■ YOUR GOAL
Look for "insights" in each line of the entries, and return the matching lines.

(Records excerpted from a collection)
===============

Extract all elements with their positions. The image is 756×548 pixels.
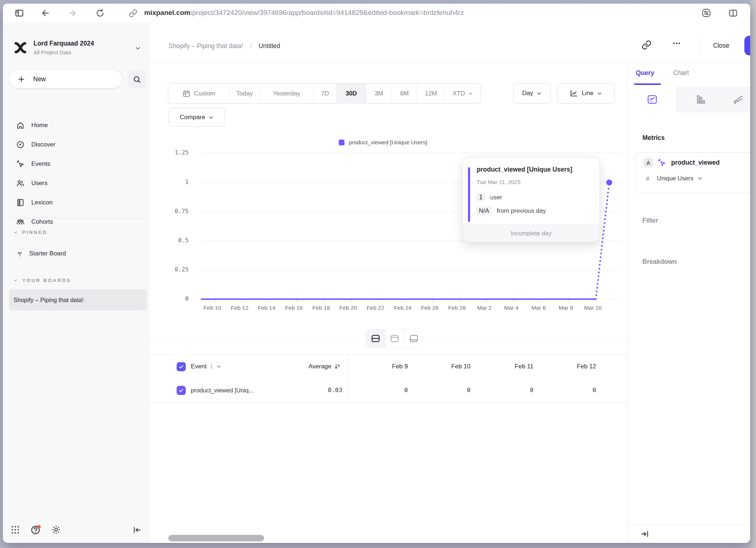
table-date-header[interactable]: Feb 11 xyxy=(479,363,533,370)
y-tick-label: 0 xyxy=(150,295,189,302)
sliders-icon xyxy=(701,8,711,18)
tab-query[interactable]: Query xyxy=(636,69,654,77)
more-options-button[interactable]: ••• xyxy=(673,40,681,46)
search-icon xyxy=(133,75,141,84)
table-date-header[interactable]: Feb 12 xyxy=(542,363,596,370)
range-label: Custom xyxy=(194,90,216,97)
url-bar[interactable]: mixpanel.com/project/3472420/view/397469… xyxy=(144,9,464,17)
desktop-right-strip xyxy=(750,0,756,548)
range-7d[interactable]: 7D xyxy=(314,83,336,104)
forward-button[interactable] xyxy=(68,8,77,18)
sidebar: Lord Farquaad 2024 All Project Data New … xyxy=(3,23,149,543)
insights-report-icon xyxy=(647,94,658,105)
metric-type-symbol: # xyxy=(646,176,649,182)
project-switcher[interactable]: Lord Farquaad 2024 All Project Data xyxy=(3,37,149,66)
breadcrumb-board[interactable]: Shopify – Piping that data! xyxy=(169,42,243,50)
sidebar-item-cohorts[interactable]: Cohorts xyxy=(6,212,110,231)
header-divider xyxy=(700,38,700,56)
granularity-dropdown[interactable]: Day xyxy=(513,83,551,103)
range-label: Today xyxy=(236,90,253,97)
close-button[interactable]: Close xyxy=(713,42,729,50)
browser-split-view-button[interactable] xyxy=(728,8,738,18)
home-icon xyxy=(16,121,25,130)
sidebar-item-lexicon[interactable]: Lexicon xyxy=(6,193,110,212)
sidebar-item-users[interactable]: Users xyxy=(6,174,110,193)
collapse-panel-button[interactable] xyxy=(640,529,649,539)
row-checkbox[interactable] xyxy=(177,386,186,395)
browser-sidebar-toggle[interactable] xyxy=(15,8,24,18)
layout-chart-only-button[interactable] xyxy=(385,329,404,348)
collapse-right-icon xyxy=(640,529,649,539)
metrics-heading: Metrics xyxy=(642,134,665,142)
compare-button[interactable]: Compare xyxy=(169,108,225,127)
data-point-marker[interactable] xyxy=(606,180,612,185)
sidebar-item-events[interactable]: Events xyxy=(6,154,110,173)
section-pinned[interactable]: PINNED xyxy=(13,230,47,235)
layout-split-button[interactable] xyxy=(366,329,385,348)
tooltip-delta-label: from previous day xyxy=(497,207,546,214)
section-pinned-label: PINNED xyxy=(22,230,47,235)
report-type-flows[interactable] xyxy=(725,87,750,112)
tooltip-series-bar xyxy=(468,167,470,222)
range-yesterday[interactable]: Yesterday xyxy=(259,83,314,104)
range-xtd[interactable]: XTD xyxy=(445,83,481,104)
horizontal-scrollbar[interactable] xyxy=(168,535,264,541)
tooltip-value-row: 1 user xyxy=(476,193,502,201)
apps-grid-button[interactable] xyxy=(10,525,20,536)
tooltip-series-title: product_viewed [Unique Users] xyxy=(477,166,572,173)
table-row[interactable]: product_viewed [Uniq... 0.03 0 0 0 0 xyxy=(149,379,627,403)
metric-aggregation-label: Unique Users xyxy=(657,175,693,182)
layout-table-icon xyxy=(409,334,419,343)
copy-link-button[interactable] xyxy=(642,40,651,50)
layout-split-icon xyxy=(371,334,381,343)
sidebar-item-discover[interactable]: Discover xyxy=(6,135,110,154)
back-button[interactable] xyxy=(41,8,50,18)
metric-aggregation-dropdown[interactable]: Unique Users xyxy=(657,175,703,182)
breadcrumb-page[interactable]: Untitled xyxy=(259,42,280,50)
range-30d-selected[interactable]: 30D xyxy=(336,83,366,104)
screen: mixpanel.com/project/3472420/view/397469… xyxy=(0,0,756,548)
search-button[interactable] xyxy=(128,70,146,88)
table-average-header[interactable]: Average xyxy=(255,363,341,370)
table-date-header[interactable]: Feb 9 xyxy=(353,363,408,370)
row-series-name: product_viewed [Uniq... xyxy=(191,387,253,394)
report-type-insights-selected[interactable] xyxy=(628,87,676,112)
range-6m[interactable]: 6M xyxy=(391,83,417,104)
table-event-header[interactable]: Event 1 xyxy=(191,363,221,370)
tab-chart[interactable]: Chart xyxy=(673,69,689,77)
sidebar-item-home[interactable]: Home xyxy=(6,116,110,135)
report-type-unselected-group xyxy=(676,87,750,112)
reload-button[interactable] xyxy=(95,8,105,18)
save-button[interactable] xyxy=(744,36,750,55)
sidebar-item-starter-board[interactable]: Starter Board xyxy=(6,244,110,263)
range-3m[interactable]: 3M xyxy=(366,83,391,104)
new-button[interactable]: New xyxy=(9,70,122,88)
settings-button[interactable] xyxy=(51,525,61,535)
browser-page-settings-button[interactable] xyxy=(701,8,711,18)
range-today[interactable]: Today xyxy=(229,83,259,104)
metric-card[interactable]: A product_viewed # Unique Users xyxy=(636,152,750,193)
chevron-down-icon xyxy=(135,45,141,51)
help-icon xyxy=(30,524,41,535)
layout-table-only-button[interactable] xyxy=(404,329,423,348)
report-type-bars[interactable] xyxy=(677,87,725,112)
row-average-value: 0.03 xyxy=(255,387,342,394)
url-link-icon xyxy=(129,9,137,17)
row-value: 0 xyxy=(416,387,470,394)
chevron-down-icon xyxy=(13,230,18,235)
table-date-header[interactable]: Feb 10 xyxy=(416,363,470,370)
help-button[interactable] xyxy=(30,524,41,535)
range-12m[interactable]: 12M xyxy=(417,83,445,104)
range-custom[interactable]: Custom xyxy=(168,83,229,104)
section-your-boards[interactable]: YOUR BOARDS xyxy=(13,278,71,283)
x-tick-label: Mar 10 xyxy=(576,305,609,311)
collapse-sidebar-button[interactable] xyxy=(133,525,142,535)
chart-type-dropdown[interactable]: Line xyxy=(557,83,615,103)
tab-query-underline xyxy=(634,83,661,85)
chart-legend[interactable]: product_viewed [Unique Users] xyxy=(339,139,427,146)
cursor-spark-icon xyxy=(16,160,25,168)
chevron-down-icon xyxy=(697,176,703,181)
chevron-down-icon xyxy=(13,278,18,283)
sidebar-item-active-board[interactable]: Shopify – Piping that data! xyxy=(9,289,147,310)
table-header-checkbox[interactable] xyxy=(177,362,186,371)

===============

■ TASK RESULT
insights-report-icon xyxy=(647,94,658,105)
report-type-insights-selected[interactable] xyxy=(628,87,676,112)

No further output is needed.